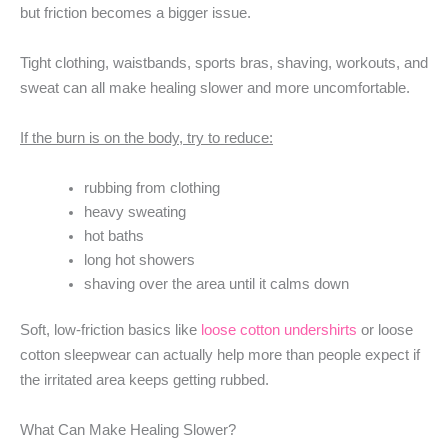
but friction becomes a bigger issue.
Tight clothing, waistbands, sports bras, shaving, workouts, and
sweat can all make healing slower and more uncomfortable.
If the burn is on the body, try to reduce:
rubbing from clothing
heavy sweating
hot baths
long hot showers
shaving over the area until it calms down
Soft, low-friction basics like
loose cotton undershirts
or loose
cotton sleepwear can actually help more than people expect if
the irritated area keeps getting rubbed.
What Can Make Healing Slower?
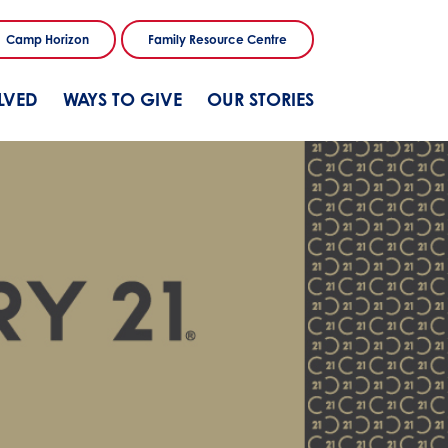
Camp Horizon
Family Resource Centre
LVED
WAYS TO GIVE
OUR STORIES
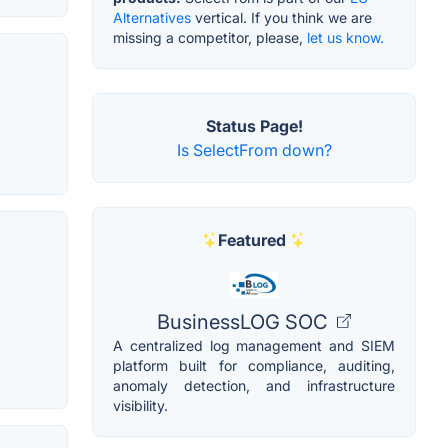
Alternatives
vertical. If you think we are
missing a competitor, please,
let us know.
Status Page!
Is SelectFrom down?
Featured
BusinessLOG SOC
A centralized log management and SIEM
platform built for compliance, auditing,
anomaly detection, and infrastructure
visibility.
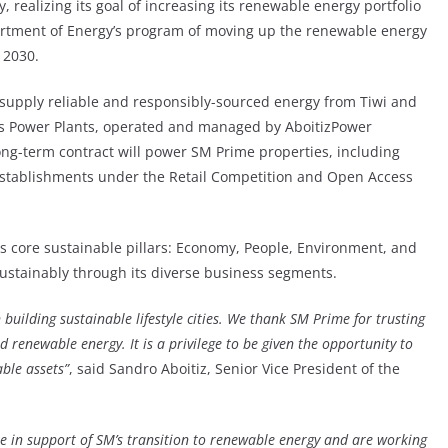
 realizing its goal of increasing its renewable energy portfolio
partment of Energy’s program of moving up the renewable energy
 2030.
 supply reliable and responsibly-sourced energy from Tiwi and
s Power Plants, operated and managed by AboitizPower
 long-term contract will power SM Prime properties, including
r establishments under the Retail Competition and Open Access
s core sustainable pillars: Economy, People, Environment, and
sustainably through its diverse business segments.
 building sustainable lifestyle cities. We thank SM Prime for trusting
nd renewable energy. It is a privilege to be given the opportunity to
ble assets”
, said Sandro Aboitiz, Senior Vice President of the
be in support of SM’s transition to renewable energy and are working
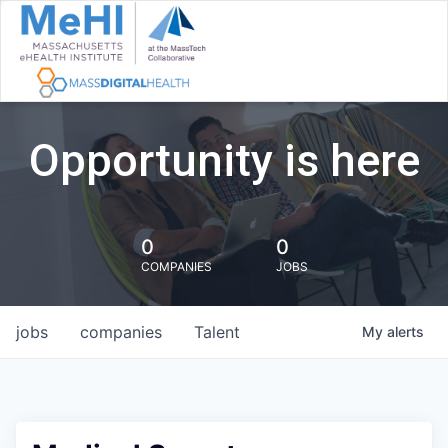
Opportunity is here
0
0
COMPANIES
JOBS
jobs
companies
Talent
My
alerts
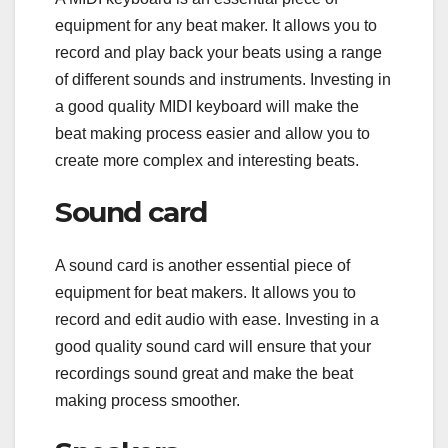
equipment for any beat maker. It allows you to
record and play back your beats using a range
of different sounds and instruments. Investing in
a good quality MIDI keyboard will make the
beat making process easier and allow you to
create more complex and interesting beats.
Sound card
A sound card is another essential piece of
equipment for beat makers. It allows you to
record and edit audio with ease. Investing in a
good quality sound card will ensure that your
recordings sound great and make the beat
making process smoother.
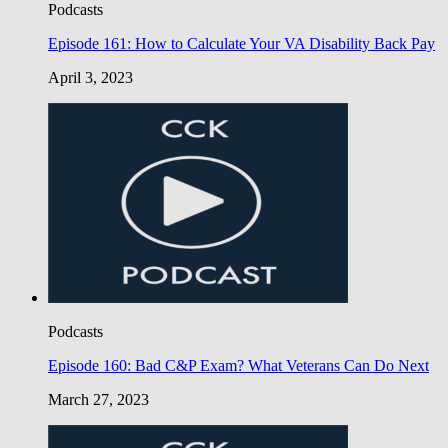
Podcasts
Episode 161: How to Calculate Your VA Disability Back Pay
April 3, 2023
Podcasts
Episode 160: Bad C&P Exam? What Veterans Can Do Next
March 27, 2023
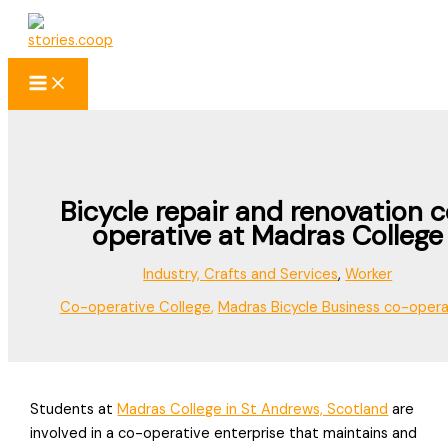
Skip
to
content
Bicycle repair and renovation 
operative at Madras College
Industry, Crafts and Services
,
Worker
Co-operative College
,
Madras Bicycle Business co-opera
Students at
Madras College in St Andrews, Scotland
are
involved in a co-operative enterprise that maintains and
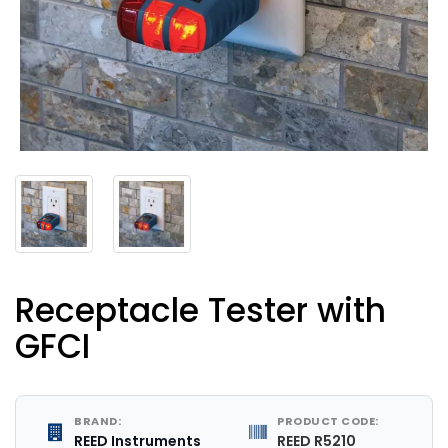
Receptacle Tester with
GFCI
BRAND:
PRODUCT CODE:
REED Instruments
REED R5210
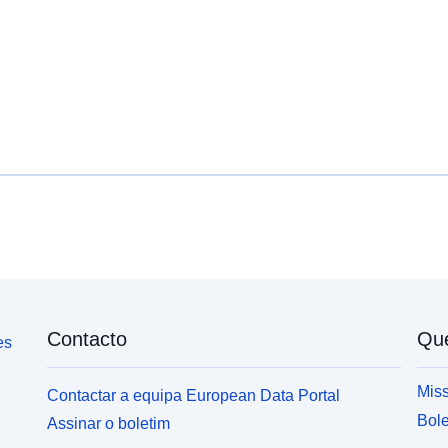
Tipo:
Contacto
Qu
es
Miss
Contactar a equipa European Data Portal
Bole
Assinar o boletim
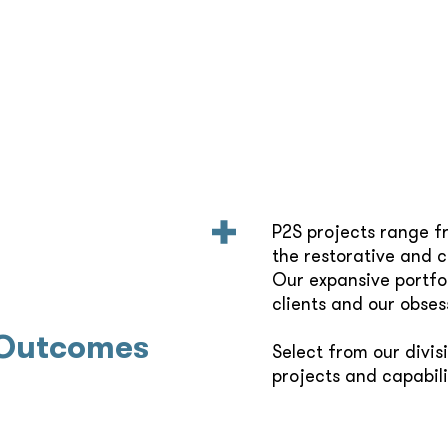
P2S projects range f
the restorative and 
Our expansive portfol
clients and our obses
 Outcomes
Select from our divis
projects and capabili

------------------------------------------------------------

▸ Your objective:
How many lines in the listing above contain "Madras"? Give only the number.

▸ Response to the exercise:
3